▶ Prompt: Using the data below, return the stretch from the line that contains "[Main menu toggle] (804, 182)" through the line that contains "- Colorspray (0) (57, 661)", both included, exactly as it stands and nothing beyond it.

Collected data:

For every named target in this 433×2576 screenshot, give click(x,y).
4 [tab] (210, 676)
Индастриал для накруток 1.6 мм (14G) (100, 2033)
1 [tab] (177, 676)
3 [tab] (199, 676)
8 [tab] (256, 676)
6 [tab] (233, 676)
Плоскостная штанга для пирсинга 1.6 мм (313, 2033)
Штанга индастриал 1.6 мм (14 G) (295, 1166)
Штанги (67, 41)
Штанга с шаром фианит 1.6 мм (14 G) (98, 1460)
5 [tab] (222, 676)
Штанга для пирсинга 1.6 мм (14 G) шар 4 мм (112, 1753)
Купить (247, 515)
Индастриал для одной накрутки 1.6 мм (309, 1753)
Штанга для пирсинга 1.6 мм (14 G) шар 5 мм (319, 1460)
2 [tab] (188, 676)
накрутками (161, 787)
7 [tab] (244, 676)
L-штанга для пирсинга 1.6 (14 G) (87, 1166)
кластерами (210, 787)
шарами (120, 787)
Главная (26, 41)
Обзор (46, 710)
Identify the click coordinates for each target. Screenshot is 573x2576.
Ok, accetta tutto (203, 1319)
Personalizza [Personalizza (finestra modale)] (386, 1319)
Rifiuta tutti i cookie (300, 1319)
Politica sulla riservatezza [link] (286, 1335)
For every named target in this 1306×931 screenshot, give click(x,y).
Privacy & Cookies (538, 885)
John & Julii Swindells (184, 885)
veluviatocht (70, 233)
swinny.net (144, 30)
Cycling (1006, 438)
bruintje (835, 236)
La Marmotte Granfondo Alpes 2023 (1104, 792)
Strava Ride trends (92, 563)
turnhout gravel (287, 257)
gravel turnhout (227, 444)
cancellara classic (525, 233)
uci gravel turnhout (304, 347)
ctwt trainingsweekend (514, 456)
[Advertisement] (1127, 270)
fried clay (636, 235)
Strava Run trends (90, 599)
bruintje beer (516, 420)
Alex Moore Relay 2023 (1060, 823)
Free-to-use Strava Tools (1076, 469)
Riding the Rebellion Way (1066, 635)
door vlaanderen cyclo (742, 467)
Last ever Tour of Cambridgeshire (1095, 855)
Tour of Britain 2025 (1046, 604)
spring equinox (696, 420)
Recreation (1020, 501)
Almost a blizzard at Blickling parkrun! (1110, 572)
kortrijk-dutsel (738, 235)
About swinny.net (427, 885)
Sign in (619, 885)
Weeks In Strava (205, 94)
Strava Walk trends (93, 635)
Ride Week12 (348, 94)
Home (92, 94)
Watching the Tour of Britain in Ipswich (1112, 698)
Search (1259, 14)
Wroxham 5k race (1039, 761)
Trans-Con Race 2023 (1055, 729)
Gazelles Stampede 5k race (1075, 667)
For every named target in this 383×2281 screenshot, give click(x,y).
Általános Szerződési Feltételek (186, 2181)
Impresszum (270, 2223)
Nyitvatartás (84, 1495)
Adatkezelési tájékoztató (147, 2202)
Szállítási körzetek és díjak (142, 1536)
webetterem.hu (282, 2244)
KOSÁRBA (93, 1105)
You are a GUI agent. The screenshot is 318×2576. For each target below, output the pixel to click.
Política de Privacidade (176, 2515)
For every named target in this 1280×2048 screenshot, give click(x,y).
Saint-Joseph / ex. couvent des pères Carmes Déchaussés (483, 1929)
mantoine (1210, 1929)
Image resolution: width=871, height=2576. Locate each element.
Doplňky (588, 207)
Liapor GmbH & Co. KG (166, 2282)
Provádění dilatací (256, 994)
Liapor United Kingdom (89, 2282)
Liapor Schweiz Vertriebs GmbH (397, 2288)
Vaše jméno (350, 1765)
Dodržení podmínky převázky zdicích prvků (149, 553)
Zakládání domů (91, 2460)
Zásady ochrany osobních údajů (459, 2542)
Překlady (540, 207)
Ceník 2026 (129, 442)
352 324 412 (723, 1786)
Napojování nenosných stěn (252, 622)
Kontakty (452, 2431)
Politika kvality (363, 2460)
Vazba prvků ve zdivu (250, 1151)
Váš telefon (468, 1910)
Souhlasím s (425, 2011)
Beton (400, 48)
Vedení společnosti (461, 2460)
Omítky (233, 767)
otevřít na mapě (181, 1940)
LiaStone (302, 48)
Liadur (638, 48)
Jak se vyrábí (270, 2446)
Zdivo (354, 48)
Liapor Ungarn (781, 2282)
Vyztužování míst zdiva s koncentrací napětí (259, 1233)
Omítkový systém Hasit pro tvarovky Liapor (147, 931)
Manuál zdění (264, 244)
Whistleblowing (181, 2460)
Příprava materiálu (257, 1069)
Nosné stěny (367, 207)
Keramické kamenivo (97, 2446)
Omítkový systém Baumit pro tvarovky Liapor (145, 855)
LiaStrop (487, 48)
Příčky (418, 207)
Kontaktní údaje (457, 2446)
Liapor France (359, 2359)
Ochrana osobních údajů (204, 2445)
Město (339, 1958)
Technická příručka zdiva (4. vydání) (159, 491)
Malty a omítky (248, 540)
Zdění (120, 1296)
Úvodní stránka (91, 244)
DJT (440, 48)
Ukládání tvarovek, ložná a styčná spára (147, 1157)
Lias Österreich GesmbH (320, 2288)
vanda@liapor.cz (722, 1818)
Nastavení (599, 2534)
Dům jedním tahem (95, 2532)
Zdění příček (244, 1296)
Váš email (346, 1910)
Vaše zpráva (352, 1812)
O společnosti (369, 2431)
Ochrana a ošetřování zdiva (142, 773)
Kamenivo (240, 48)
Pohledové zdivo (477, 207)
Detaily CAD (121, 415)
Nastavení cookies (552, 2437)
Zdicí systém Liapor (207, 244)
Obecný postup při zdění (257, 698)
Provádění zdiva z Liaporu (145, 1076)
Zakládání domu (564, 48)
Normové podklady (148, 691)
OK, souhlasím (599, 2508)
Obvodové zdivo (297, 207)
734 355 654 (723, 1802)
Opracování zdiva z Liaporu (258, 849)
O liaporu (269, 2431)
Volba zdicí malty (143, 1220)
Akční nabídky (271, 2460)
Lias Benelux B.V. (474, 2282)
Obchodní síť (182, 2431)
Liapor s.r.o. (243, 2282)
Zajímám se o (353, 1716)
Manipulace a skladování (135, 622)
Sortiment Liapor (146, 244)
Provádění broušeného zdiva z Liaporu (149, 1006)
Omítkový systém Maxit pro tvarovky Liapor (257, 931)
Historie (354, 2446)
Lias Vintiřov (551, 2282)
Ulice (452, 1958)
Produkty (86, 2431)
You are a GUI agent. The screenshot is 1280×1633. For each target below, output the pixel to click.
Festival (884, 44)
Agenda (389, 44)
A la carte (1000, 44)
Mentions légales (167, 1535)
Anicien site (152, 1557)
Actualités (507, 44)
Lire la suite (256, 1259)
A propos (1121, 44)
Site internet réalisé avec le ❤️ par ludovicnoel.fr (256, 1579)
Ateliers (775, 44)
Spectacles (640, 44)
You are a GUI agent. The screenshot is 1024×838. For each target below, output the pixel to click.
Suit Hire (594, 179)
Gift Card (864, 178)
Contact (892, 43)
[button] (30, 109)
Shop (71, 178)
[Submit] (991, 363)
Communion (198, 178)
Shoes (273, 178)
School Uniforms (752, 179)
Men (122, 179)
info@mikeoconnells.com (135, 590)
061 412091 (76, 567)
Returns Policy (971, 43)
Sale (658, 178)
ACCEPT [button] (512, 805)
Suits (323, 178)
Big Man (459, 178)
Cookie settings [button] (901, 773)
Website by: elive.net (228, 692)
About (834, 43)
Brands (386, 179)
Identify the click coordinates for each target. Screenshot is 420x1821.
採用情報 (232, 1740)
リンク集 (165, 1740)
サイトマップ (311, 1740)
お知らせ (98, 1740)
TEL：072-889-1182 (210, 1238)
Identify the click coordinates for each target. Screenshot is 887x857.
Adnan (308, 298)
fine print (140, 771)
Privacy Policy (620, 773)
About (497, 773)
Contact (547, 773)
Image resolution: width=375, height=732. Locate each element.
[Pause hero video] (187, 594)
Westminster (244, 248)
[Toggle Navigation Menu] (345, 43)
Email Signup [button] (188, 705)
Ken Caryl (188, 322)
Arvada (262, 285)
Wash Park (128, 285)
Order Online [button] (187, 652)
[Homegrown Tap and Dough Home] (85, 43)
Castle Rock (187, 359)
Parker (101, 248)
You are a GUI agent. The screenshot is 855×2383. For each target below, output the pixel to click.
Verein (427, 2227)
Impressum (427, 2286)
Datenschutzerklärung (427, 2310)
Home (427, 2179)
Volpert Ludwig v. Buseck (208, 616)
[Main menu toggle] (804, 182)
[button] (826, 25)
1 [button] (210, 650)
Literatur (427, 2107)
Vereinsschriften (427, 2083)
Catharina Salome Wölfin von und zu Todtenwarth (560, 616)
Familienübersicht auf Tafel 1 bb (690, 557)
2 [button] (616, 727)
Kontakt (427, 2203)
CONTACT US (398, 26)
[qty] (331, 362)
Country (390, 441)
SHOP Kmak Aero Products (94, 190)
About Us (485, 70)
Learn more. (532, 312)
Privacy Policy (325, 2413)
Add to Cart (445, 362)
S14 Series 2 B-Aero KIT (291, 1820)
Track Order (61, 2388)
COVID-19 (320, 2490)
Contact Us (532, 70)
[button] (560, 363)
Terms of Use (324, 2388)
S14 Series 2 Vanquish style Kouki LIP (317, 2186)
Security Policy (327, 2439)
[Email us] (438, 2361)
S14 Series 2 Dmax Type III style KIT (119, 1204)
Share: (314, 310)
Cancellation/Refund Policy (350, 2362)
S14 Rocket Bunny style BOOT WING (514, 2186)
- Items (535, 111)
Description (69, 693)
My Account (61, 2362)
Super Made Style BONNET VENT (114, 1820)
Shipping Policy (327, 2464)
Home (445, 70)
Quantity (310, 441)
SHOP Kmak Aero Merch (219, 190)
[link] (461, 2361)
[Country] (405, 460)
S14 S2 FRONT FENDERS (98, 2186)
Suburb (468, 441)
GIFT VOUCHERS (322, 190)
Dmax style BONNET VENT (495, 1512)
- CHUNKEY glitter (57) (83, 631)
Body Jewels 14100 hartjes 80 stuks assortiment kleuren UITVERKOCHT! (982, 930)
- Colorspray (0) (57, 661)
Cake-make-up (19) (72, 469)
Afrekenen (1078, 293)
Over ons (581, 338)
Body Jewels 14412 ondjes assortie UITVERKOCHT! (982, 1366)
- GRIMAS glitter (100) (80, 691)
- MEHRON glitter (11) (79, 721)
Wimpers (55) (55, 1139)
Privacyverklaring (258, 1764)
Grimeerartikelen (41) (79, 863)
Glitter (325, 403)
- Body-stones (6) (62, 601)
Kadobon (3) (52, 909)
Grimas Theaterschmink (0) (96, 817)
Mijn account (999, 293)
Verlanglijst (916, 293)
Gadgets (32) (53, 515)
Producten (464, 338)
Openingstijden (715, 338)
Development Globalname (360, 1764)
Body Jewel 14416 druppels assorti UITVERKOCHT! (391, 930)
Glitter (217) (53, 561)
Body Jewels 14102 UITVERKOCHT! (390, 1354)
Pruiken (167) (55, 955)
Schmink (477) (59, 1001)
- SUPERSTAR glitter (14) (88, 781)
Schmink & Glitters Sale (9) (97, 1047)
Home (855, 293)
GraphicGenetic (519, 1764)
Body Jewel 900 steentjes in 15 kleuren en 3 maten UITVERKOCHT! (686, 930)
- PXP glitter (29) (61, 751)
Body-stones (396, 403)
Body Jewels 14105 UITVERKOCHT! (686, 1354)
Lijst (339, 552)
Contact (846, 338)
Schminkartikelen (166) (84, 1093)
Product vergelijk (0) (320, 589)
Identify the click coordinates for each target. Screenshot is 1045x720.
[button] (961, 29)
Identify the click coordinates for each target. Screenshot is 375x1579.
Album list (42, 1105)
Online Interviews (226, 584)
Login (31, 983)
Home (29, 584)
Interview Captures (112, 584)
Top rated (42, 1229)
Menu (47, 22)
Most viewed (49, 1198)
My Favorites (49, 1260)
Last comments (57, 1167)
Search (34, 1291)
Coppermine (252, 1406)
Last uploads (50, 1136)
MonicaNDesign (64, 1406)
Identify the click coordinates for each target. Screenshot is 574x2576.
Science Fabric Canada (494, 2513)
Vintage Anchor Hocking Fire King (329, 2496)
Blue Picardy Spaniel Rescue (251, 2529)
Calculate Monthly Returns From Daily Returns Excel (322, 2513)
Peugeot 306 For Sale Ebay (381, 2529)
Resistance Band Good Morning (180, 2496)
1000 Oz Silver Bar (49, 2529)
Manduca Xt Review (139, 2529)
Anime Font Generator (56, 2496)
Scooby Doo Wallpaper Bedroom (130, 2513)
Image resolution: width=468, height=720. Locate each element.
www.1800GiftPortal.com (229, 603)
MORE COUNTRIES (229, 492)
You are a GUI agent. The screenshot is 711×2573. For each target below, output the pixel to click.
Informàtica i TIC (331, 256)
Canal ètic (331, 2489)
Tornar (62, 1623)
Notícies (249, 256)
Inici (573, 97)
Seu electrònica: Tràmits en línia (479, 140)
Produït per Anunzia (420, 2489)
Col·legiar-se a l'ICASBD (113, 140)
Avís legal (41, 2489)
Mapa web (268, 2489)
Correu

▶ Exercise output:
[Main menu toggle] (804, 182)
[button] (826, 25)
1 [button] (210, 650)
Literatur (427, 2107)
Vereinsschriften (427, 2083)
Catharina Salome Wölfin von und zu Todtenwarth (560, 616)
Familienübersicht auf Tafel 1 bb (690, 557)
2 [button] (616, 727)
Kontakt (427, 2203)
CONTACT US (398, 26)
[qty] (331, 362)
Country (390, 441)
SHOP Kmak Aero Products (94, 190)
About Us (485, 70)
Learn more. (532, 312)
Privacy Policy (325, 2413)
Add to Cart (445, 362)
S14 Series 2 B-Aero KIT (291, 1820)
Track Order (61, 2388)
COVID-19 (320, 2490)
Contact Us (532, 70)
[button] (560, 363)
Terms of Use (324, 2388)
S14 Series 2 Vanquish style Kouki LIP (317, 2186)
Security Policy (327, 2439)
[Email us] (438, 2361)
S14 Series 2 Dmax Type III style KIT (119, 1204)
Share: (314, 310)
Cancellation/Refund Policy (350, 2362)
S14 Rocket Bunny style BOOT WING (514, 2186)
- Items (535, 111)
Description (69, 693)
My Account (61, 2362)
Super Made Style BONNET VENT (114, 1820)
Shipping Policy (327, 2464)
Home (445, 70)
Quantity (310, 441)
SHOP Kmak Aero Merch (219, 190)
[link] (461, 2361)
[Country] (405, 460)
S14 S2 FRONT FENDERS (98, 2186)
Suburb (468, 441)
GIFT VOUCHERS (322, 190)
Dmax style BONNET VENT (495, 1512)
- CHUNKEY glitter (57) (83, 631)
Body Jewels 14100 hartjes 80 stuks assortiment kleuren UITVERKOCHT! (982, 930)
- Colorspray (0) (57, 661)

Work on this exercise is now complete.